ACTION ITEM. If a line in the data below contains the word "auch", copy it out.

DATASET EXCERPTS.

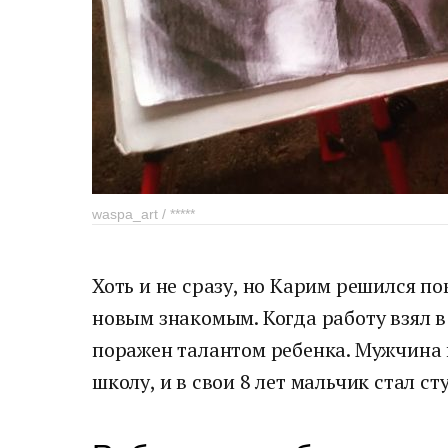
waspa_art / *****
Хоть и не сразу, но Карим решился по
новым знакомым. Когда работу взял в
поражен талантом ребенка. Мужчина 
школу, и в свои 8 лет мальчик стал ст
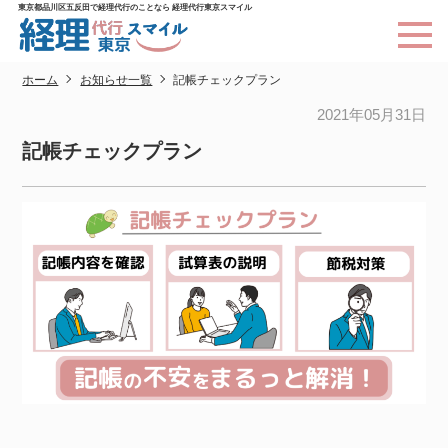
東京都品川区五反田で経理代行のことなら 経理代行東京スマイル
ホーム
お知らせ一覧
記帳チェックプラン
2021年05月31日
記帳チェックプラン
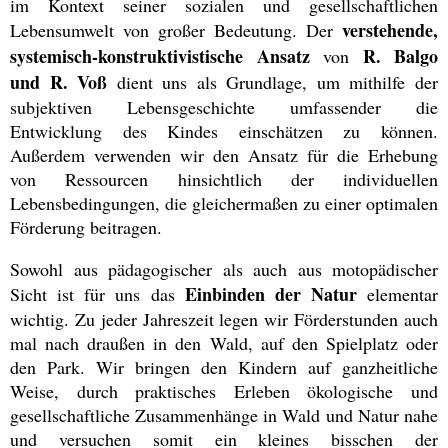
im Kontext seiner sozialen und gesellschaftlichen
verstehende,
Lebensumwelt von großer Bedeutung. Der
systemisch-konstruktivistische Ansatz
R. Balgo
von
und R. Voß
dient uns als Grundlage, um mithilfe der
subjektiven Lebensgeschichte umfassender die
Entwicklung des Kindes einschätzen zu können.
Außerdem verwenden wir den Ansatz für die Erhebung
von Ressourcen hinsichtlich der individuellen
Lebensbedingungen, die gleichermaßen zu einer optimalen
Förderung beitragen.
Sowohl aus pädagogischer als auch aus motopädischer
Einbinden der Natur
Sicht ist für uns das
elementar
wichtig. Zu jeder Jahreszeit legen wir Förderstunden auch
mal nach draußen in den Wald, auf den Spielplatz oder
den Park. Wir bringen den Kindern auf ganzheitliche
Weise, durch praktisches Erleben ökologische und
gesellschaftliche Zusammenhänge in Wald und Natur nahe
und versuchen somit ein kleines bisschen der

FINISHED TASK.
Sowohl aus pädagogischer als auch aus motopädischer
wichtig. Zu jeder Jahreszeit legen wir Förderstunden auch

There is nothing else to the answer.